Sozialistische Zeitung |
Lange ist es her, dass es in Deutschland im Rahmen von Tarifverhandlungen einen Arbeitskampf für mehrere Prozente über
dem Inflationsausgleich gegeben hat. Seit Anfang Mai zeigten nun die Piloten deutscher Fluglinien, dass es auch anders geht: sie wollen 24% Lohnerhöhung
über die nächsten vier Jahre. Und ausgerechnet der von einigen mit etwas Hoffnung begleiteten Gewerkschaftsneugründung ver.di fällt nichts
Besseres ein, als gemeinsam mit dem Lufthansamanagement, dem Unternehmerpräsidenten Dieter Hundt und der EU-Kommission die Piloten zur
Mäßigung aufzufordern.
Die Differenzen rühren von offen gebliebenen Rechnungen und sind lebendiger Ausdruck der
gewerkschaftspolitischen Impotenz. Ver.di ist sauer, weil die Piloten vor zwei Jahren als "Vereinigung Cockpit" eine ihrer fünf Mitgliedsgewerkschaften,
die Deutsche Angestellten Gewerkschaft (DAG), und damit das Boden- und Kabinenpersonal im Stich gelassen hatten. "Unsolidarisch" sei das gewesen, genauso
wie die heutigen Lohnforderungen, die auf Kosten von Arbeitsplätzen in anderen Bereichen des Konzerns gingen.

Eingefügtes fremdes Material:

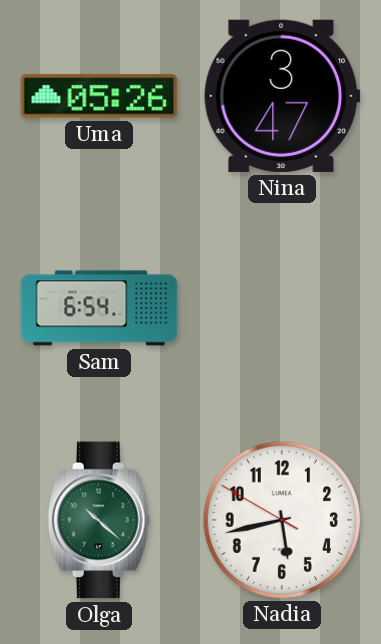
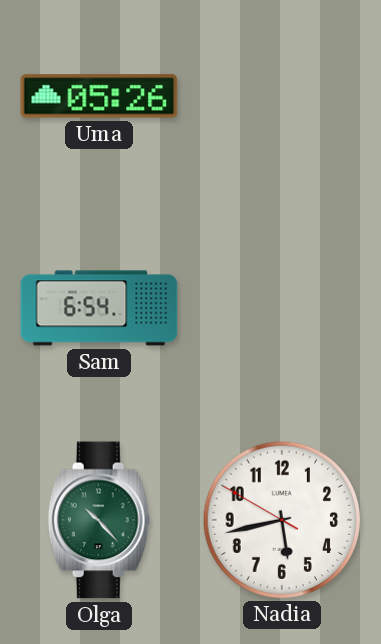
Nina: 3:47 -> none
Olga: 10:22 -> 10:23
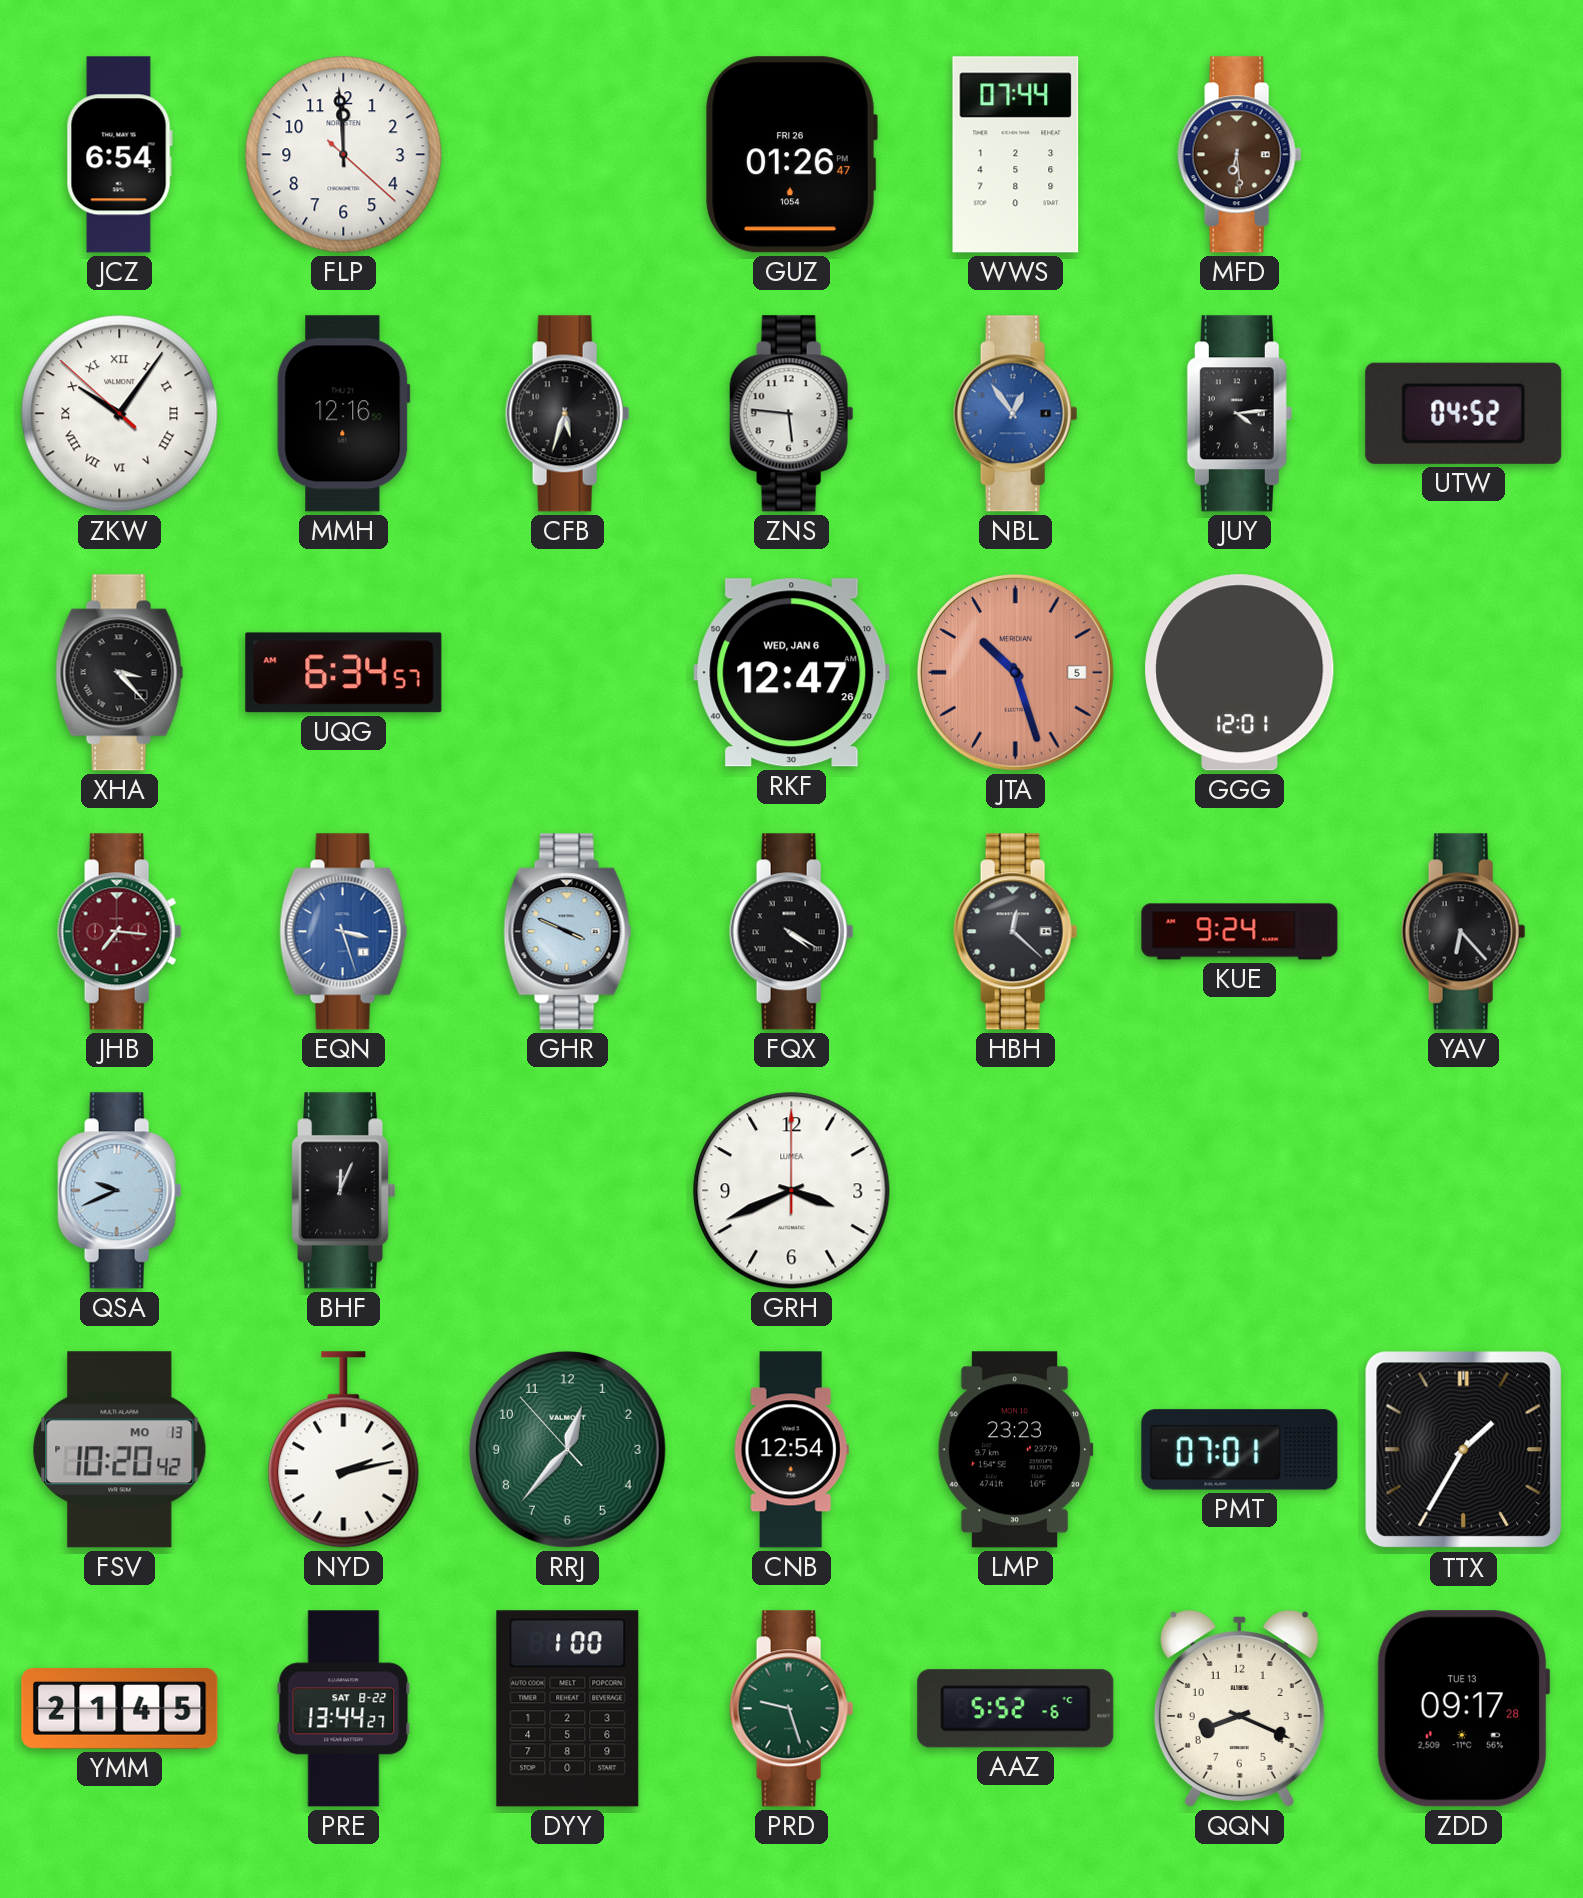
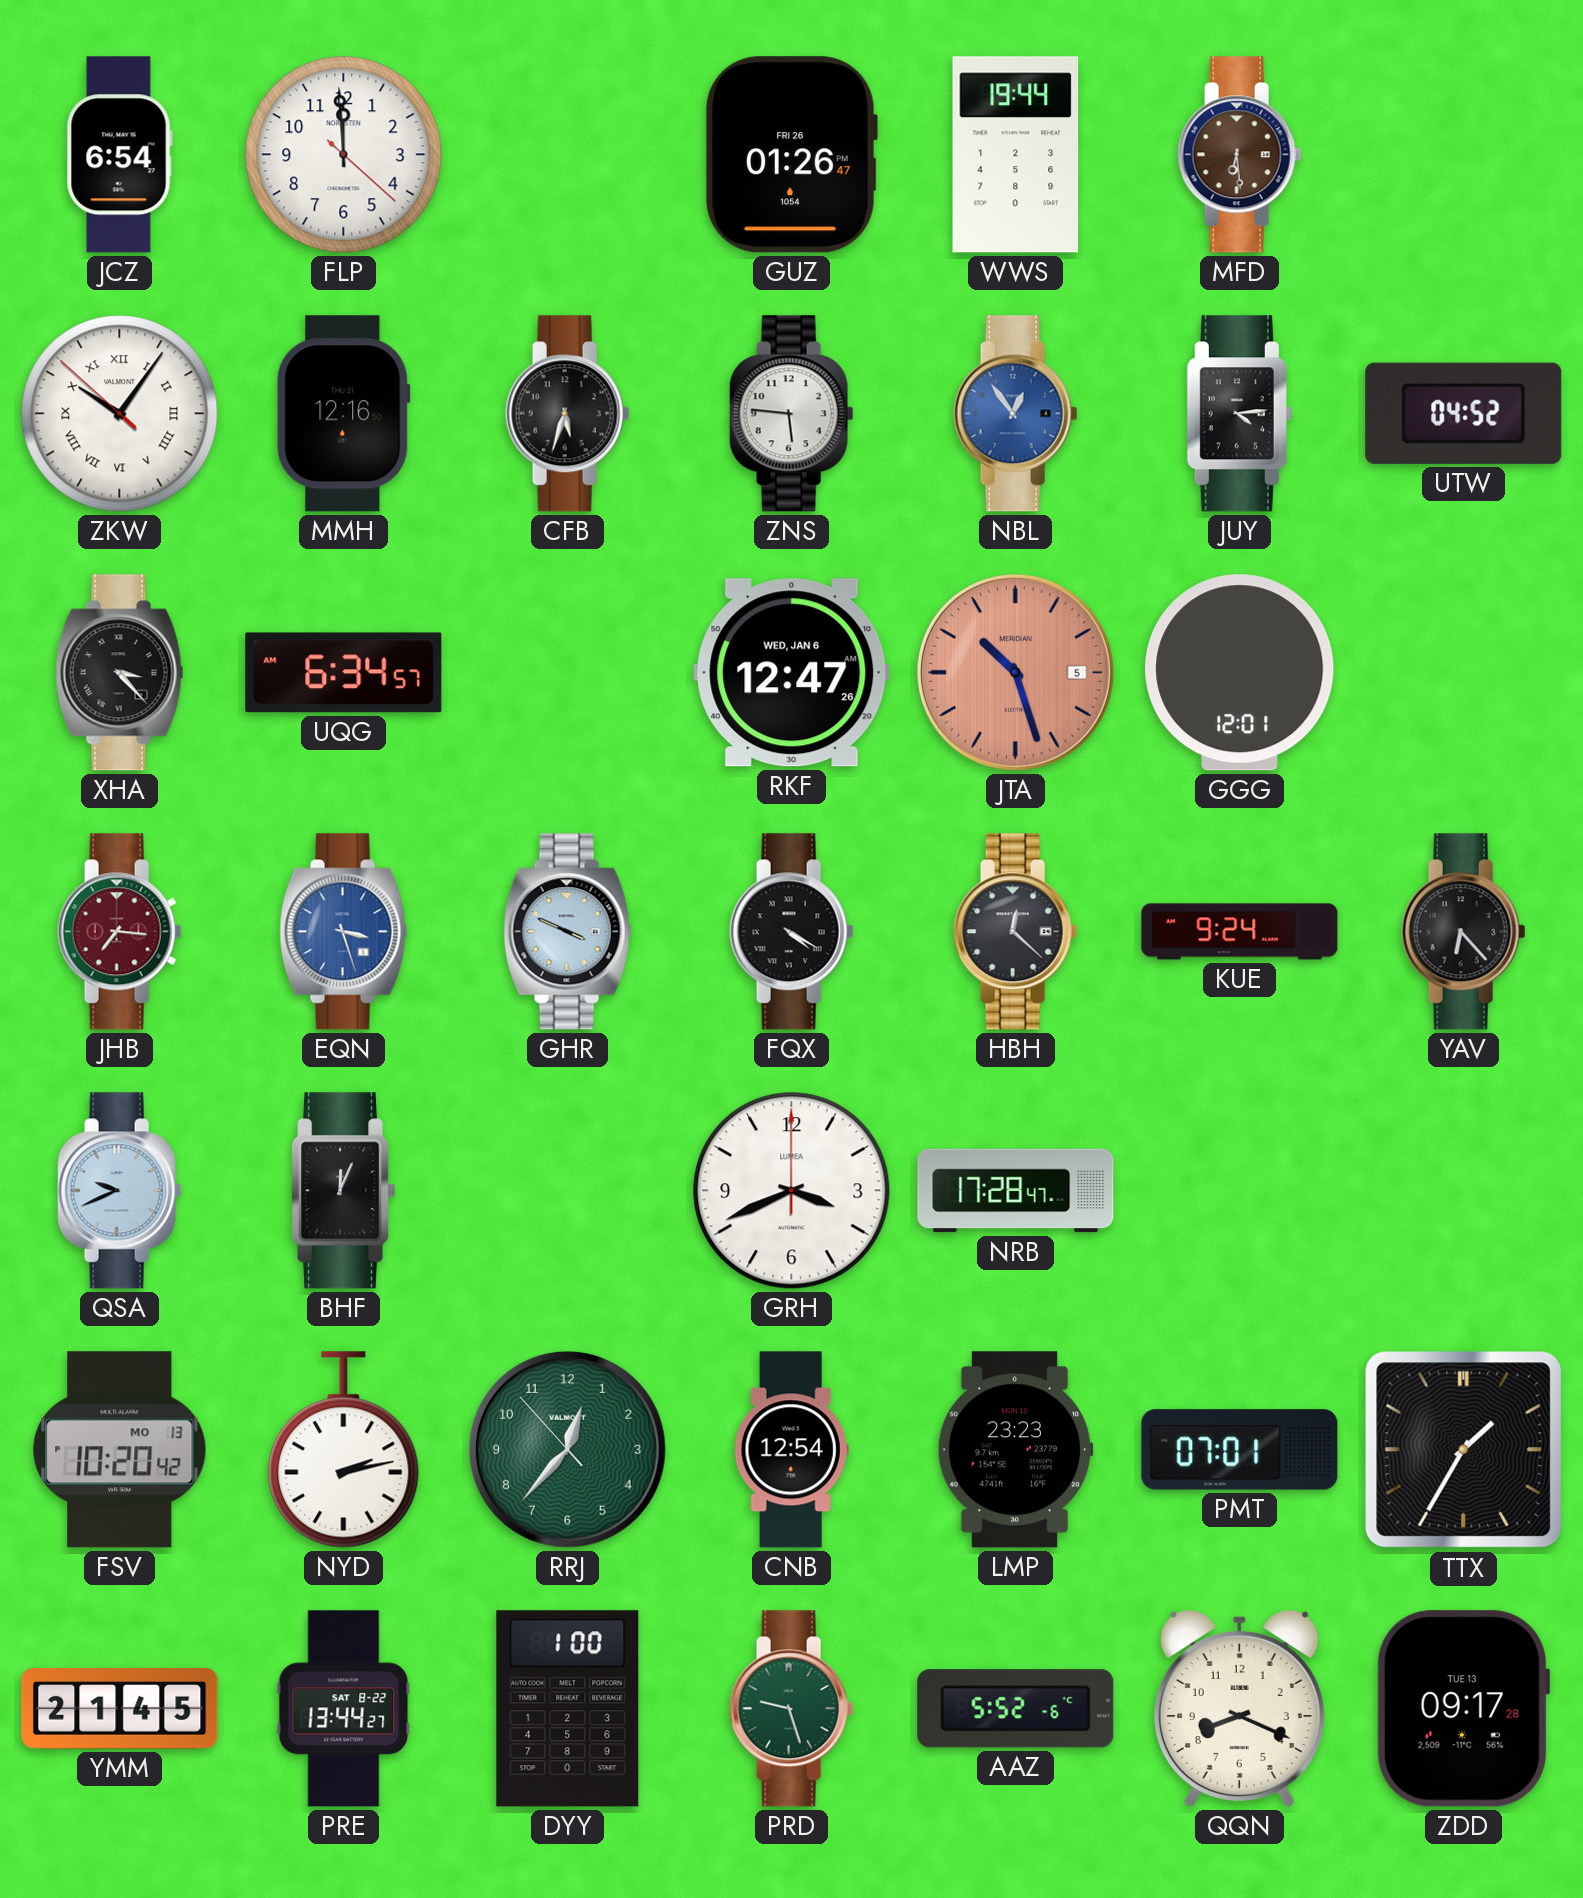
WWS: 07:44 -> 19:44
NRB: none -> 17:28
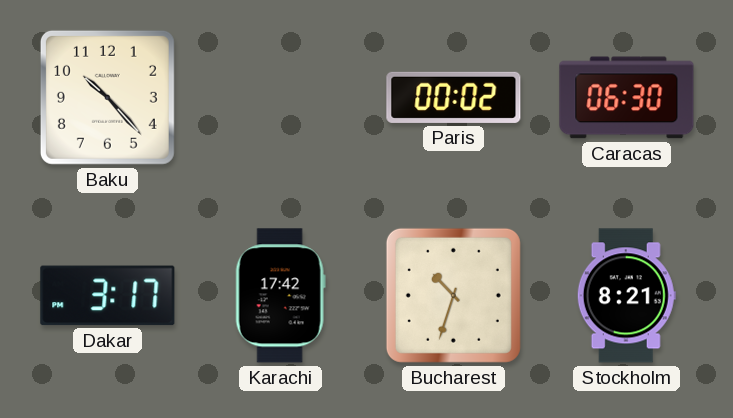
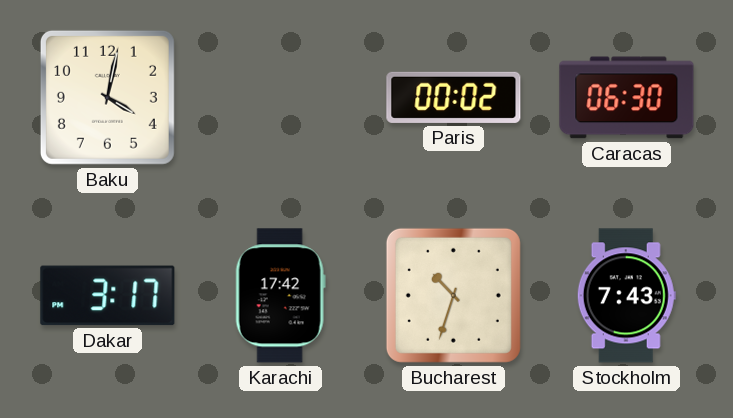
Baku: 10:23 -> 4:02
Stockholm: 8:21 -> 7:43
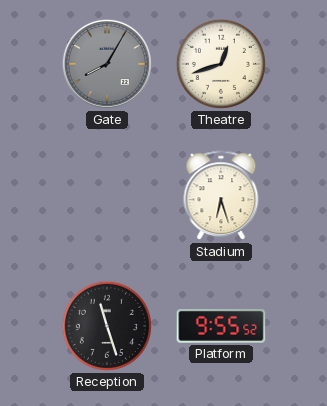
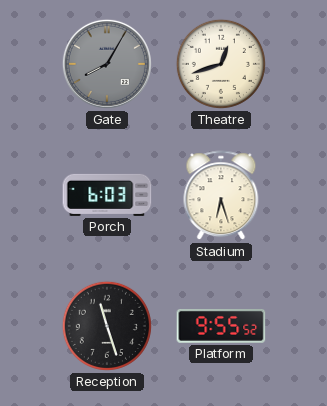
Porch: none -> 6:03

Dabei haben und hatten die Piloten durchaus ihre Gründe: Im Zeitalter der Globalisierung fordern sie
auch im internationalen Vergleich eine Angleichung der Löhne nach oben. Demgegenüber hielt die Lufthansa auch dann noch an ihrer Sparlogik fest, als das
Unternehmen die Krise der ersten Hälfte der 90er Jahre längst überwunden hatte und wieder schwarze Zahlen schrieb. Und die DAG, deren Chef Roland
Issen nebenbei im Aufsichtsrat des Unternehmens sitzt, spielte brav mit und verzichtete auf nennenswerte Lohnerhöhungen. Das hindert Issen nicht daran, auch
weiterhin im Gewerkschaftsapparat Karriere zu machen er sitzt auch heute wieder im Bundesvorstand von ver.di.
Natürlich gehören die Piloten zu den Besserverdienenden. Aber sie lassen nicht wie der
Lufthansa-Konzern andere für sich arbeiten, sondern tragen ihre eigene Haut zu Markte auch wenn viele von ihnen zum Vorzugspreis Kleinaktionäre
des Unternehmens sind und etwas Rendite mit nach Hause nehmen. Zumindest hat das ihr Bewusstsein nicht so sehr getrübt wie der Aufsichtsratsposten des
Gewerkschaftsbonzen Issen.
Auch wenn die Pilotenvereinigung eine falsche und berufsstandsorientierte Kritik an den "unflexiblen
Flächentarifverträgen" übt, gibt es keinen Grund, mit dem moralischen Zeigefinger zu mahnen und Sozialneid zu schüren. Es gilt, wie die
Gewerkschaft Erziehung und Wissenschaft den Pilotenstreik als Vorbild für kommende Tarifverhandlungen zu nehmen.
Und Kollaborateure in den Gewerkschaftsetagen sollten endlich mit einem Unvereinbarkeitsbeschluss bei
gleichzeitiger Mitgliedschaft in einem Aufsichtsrat zum Teufel gejagt werden. Sonst werden sich noch weitere privilegierte Berufsgruppen tarifpolitisch selbstständig
machen und die großen Gewerkschaften können ihr eigenes Grab schaufeln.